Record set below:

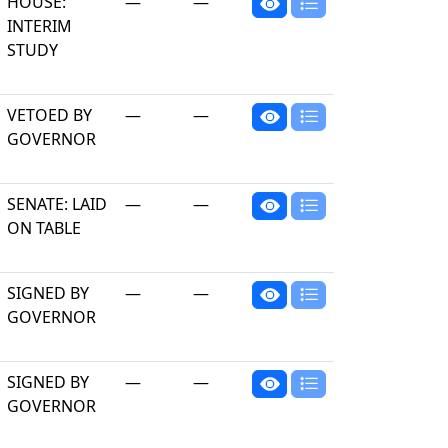
HOUSE:
—
—
INTERIM
STUDY
VETOED BY
—
—
GOVERNOR
SENATE: LAID
—
—
ON TABLE
SIGNED BY
—
—
GOVERNOR
SIGNED BY
—
—
GOVERNOR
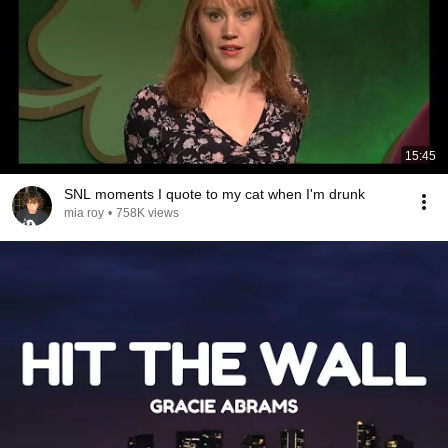
15:45
SNL moments I quote to my cat when I'm drunk
mia roy
•
758K views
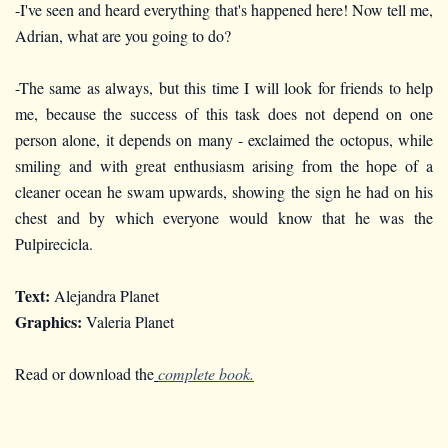
-I've seen and heard everything that's happened here! Now tell me,
Adrian, what are you going to do?
-The same as always, but this time I will look for friends to help
me, because the success of this task does not depend on one
person alone, it depends on many - exclaimed the octopus, while
smiling and with great enthusiasm arising from the hope of a
cleaner ocean he swam upwards, showing the sign he had on his
chest and by which everyone would know that he was the
Pulpirecicla.
Text:
Alejandra Planet
Graphics:
Valeria Planet
Read or download the
complete book.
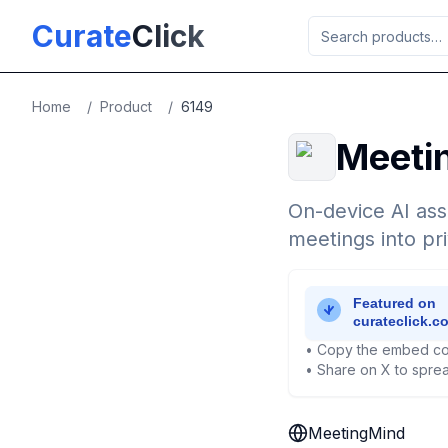
Skip to main content
Curate
Click
Home
/
Product
/
6149
Meeti
On-device AI ass
meetings into pr
• Copy the embed co
• Share on X to sprea
MeetingMind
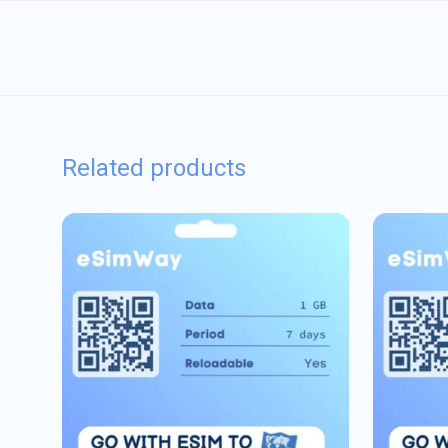
Related products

End of Record set.

Starting at the line that contains "Skip to main content" and ending at the final line of the data, reproduce each line exactly. Pictures stay out of the copy.

Expected answer ::
Skip to main content
Curate
Click
Home
/
Product
/
6149
Meeti
On-device AI ass
meetings into pr
• Copy the embed co
• Share on X to sprea
MeetingMind
Related products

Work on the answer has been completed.